- _WORK ORDER_
Take the line that contains "What do you see at coordinates (117, 106)" in the data below and each line after it, through the last, and repeat them unchanged.

::: EXERCISE MATERIALS

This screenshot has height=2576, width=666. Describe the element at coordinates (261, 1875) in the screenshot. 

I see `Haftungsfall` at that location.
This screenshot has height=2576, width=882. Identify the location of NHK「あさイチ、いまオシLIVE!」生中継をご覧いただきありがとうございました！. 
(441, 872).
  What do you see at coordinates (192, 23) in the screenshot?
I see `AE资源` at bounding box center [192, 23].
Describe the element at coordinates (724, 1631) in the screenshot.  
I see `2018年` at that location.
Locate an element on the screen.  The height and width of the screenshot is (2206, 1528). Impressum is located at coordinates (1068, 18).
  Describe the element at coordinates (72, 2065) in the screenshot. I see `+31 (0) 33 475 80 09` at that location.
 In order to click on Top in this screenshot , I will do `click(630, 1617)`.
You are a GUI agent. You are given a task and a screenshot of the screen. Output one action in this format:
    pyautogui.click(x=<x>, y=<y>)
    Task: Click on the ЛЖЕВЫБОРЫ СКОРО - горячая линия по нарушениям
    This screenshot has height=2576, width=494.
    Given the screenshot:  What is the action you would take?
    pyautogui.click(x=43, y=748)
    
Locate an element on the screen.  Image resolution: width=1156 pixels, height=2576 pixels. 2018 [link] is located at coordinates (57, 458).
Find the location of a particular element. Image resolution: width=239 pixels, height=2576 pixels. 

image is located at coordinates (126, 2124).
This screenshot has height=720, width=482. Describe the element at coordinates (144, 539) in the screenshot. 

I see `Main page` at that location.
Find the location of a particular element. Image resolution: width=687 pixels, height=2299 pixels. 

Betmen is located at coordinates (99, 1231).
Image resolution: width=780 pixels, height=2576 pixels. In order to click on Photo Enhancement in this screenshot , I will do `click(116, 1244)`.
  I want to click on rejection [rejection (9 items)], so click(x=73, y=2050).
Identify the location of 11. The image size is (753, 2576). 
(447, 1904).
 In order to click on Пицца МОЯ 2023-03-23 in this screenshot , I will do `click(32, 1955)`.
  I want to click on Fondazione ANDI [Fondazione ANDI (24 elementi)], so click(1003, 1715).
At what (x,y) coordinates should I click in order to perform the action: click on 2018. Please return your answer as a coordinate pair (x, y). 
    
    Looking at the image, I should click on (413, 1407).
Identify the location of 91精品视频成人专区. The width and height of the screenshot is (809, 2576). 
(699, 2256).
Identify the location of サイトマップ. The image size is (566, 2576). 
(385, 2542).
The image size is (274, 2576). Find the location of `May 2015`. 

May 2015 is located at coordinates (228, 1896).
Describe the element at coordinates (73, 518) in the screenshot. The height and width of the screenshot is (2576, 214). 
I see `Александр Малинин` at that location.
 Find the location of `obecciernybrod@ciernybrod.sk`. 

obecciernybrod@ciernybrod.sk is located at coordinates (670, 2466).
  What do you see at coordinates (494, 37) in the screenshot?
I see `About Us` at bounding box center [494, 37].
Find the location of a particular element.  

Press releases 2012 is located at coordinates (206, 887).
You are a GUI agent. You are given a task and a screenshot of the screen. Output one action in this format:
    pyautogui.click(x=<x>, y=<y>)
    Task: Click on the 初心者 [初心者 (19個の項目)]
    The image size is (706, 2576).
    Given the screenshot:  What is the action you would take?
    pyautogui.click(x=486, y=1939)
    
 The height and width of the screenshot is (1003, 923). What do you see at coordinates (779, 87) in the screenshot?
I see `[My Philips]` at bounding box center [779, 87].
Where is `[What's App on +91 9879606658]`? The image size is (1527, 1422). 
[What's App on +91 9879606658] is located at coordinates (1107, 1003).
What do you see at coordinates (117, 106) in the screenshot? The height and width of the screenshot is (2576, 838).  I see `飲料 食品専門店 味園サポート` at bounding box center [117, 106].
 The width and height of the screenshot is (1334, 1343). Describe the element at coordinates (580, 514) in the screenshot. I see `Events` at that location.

::::::

- _EXERCISE RESULT_
What do you see at coordinates (117, 106) in the screenshot? The height and width of the screenshot is (2576, 838).  I see `飲料 食品専門店 味園サポート` at bounding box center [117, 106].
 The width and height of the screenshot is (1334, 1343). Describe the element at coordinates (580, 514) in the screenshot. I see `Events` at that location.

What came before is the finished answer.